We have added extensions to XPath specific to the PDTB. Since this a growing list, we have moved it to a separate PDTB XPath Extensions page. Scripts containing example queries are now part of the user distribution.
Users unfamiliar with Java should go here for a tutorial on how to run Java programs. The most common error is setting the classpath wrong, which results in output of the form:
Exception in thread "main" java.lang.NoClassDefFoundError: edu.upenn.cis.pdtb.xpath.PDTBXPath
Please make sure that the classpath includes the "pdtb.jar" file in the PDTBUser directory. That is if you run the command from a directory other than PDTBUser the option should be specified as -classpath "....path to...pdtb.jar" .
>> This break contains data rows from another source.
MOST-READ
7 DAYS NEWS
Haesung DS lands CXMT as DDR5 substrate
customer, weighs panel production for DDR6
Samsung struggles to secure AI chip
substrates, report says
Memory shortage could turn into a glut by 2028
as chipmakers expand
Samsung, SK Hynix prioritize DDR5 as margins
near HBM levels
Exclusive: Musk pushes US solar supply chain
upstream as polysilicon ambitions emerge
The XPath expression should select Element nodes listed below. If any other kind of node or object is returned by the query, the program exits. The full XPath functionality can be accessed via the API. The following is the list of Elements, their children, and attributes:
Element QName | Children QNames | Attribute QNames |
RelationList | ExplicitRelation*, ImplicitRelation*, AltLexRelation*, EntityRelation*, NoRelation* | |
ExplicitRelation | Sup1?, Arg1, Arg2, Sup2? | Source, Type, Polarity, Det, connHead, sClassA, sClassB?, rawText |
ImplicitRelation | Sup1?, Arg1, Arg2, Sup2? | Source, Type, Polarity, Det, conn1, sClass1A, sClass1B?, conn2?, sClass2A?, sClass2B? |
AltLexRelation | Sup1?, Arg1, Arg2, Sup2? | Source, Type, Polarity, Det, sClassA, sClassB?, rawText |
EntityRelation | Arg1, Arg2 | |
NoRelation | Arg1, Arg2 | |
Arg1 | Source, Type, Polarity, Det, rawText | |
Arg2 | Source, Type, Polarity, Det, rawText | |
Sup1 | rawText | |
Sup2 | rawText |
Note that the Source, Type, Polarity, and Det attributes appear on all arguments except those of EntityRelation and NoRelation.
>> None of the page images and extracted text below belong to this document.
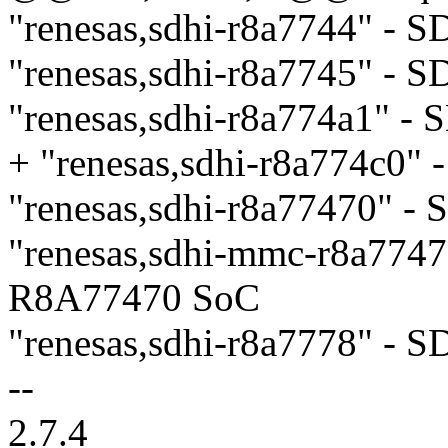
"renesas,sdhi-r8a7744" - 
"renesas,sdhi-r8a7745" - 
"renesas,sdhi-r8a774a1" 
+ "renesas,sdhi-r8a774c0
"renesas,sdhi-r8a77470" 
"renesas,sdhi-mmc-r8a774
R8A77470 SoC
"renesas,sdhi-r8a7778" - 
--
2.7.4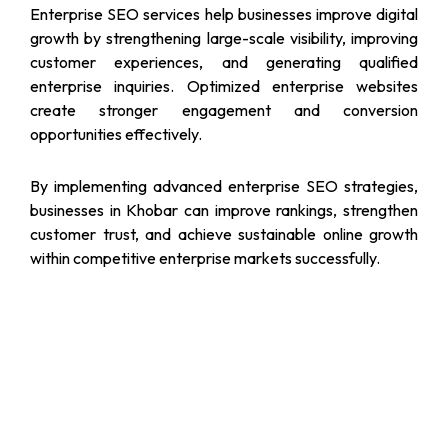
Enterprise SEO services help businesses improve digital
growth by strengthening large-scale visibility, improving
customer experiences, and generating qualified
enterprise inquiries. Optimized enterprise websites
create stronger engagement and conversion
opportunities effectively.
By implementing advanced enterprise SEO strategies,
businesses in Khobar can improve rankings, strengthen
customer trust, and achieve sustainable online growth
within competitive enterprise markets successfully.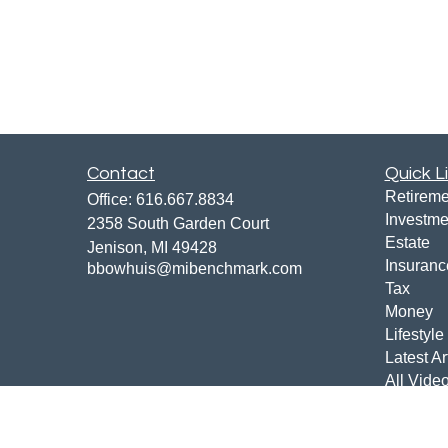
Contact
Quick L
Retireme
Office:
616.667.8834
Investme
2358 South Garden Court
Estate
Jenison,
MI
49428
Insuranc
bbowhuis@mibenchmark.com
Tax
Money
Lifestyle
Latest Ar
All Vide
All Calcu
The expression "//ExplicitRelation[@connHead='because']"
selects
all occurences of the explicit connective "because". The expression
"//ImplicitRelation[@conn1='instead']"
selects all implicit relations
where "instead" is chosen as conn1. Note that the enclosing quotes are necessary on
the command line.
If an Element is selected by an expression, the closest ancestor (or the node itself) which is a child of PDTBRelationList will be output. This is so that the results can be loaded in the browser. If the -c option is specified total counts of the number of objects selected is produced. This will usually be greater than or equal to the number of relations saved in the OutputRoot.
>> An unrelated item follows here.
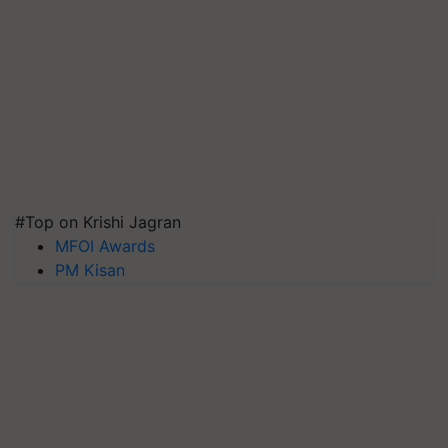
#Top on Krishi Jagran
MFOI Awards
PM Kisan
Here is a sample command line invocation for the Bourne shell:
cd PDTBUser java -Xmx300M -Xms300M -classpath "pdtb.jar" edu.upenn.cis.pdtb.xpath.PDTBXPath \ -r Corpora/PTB/raw/wsj \ -p Corpora/PTB/combined/wsj \ -d Corpora/PDTB/pdtb/wsj \ -o Corpora/PDTB/PDTBImplicitBecause \ -x "//ImplicitRelation[@conn1 = 'because']" -c -bNote that the output directory specified by -o, should not exist prior to invocation.
See the XPath recommendation for further info on XPath. For querying the syntax as well, use the API.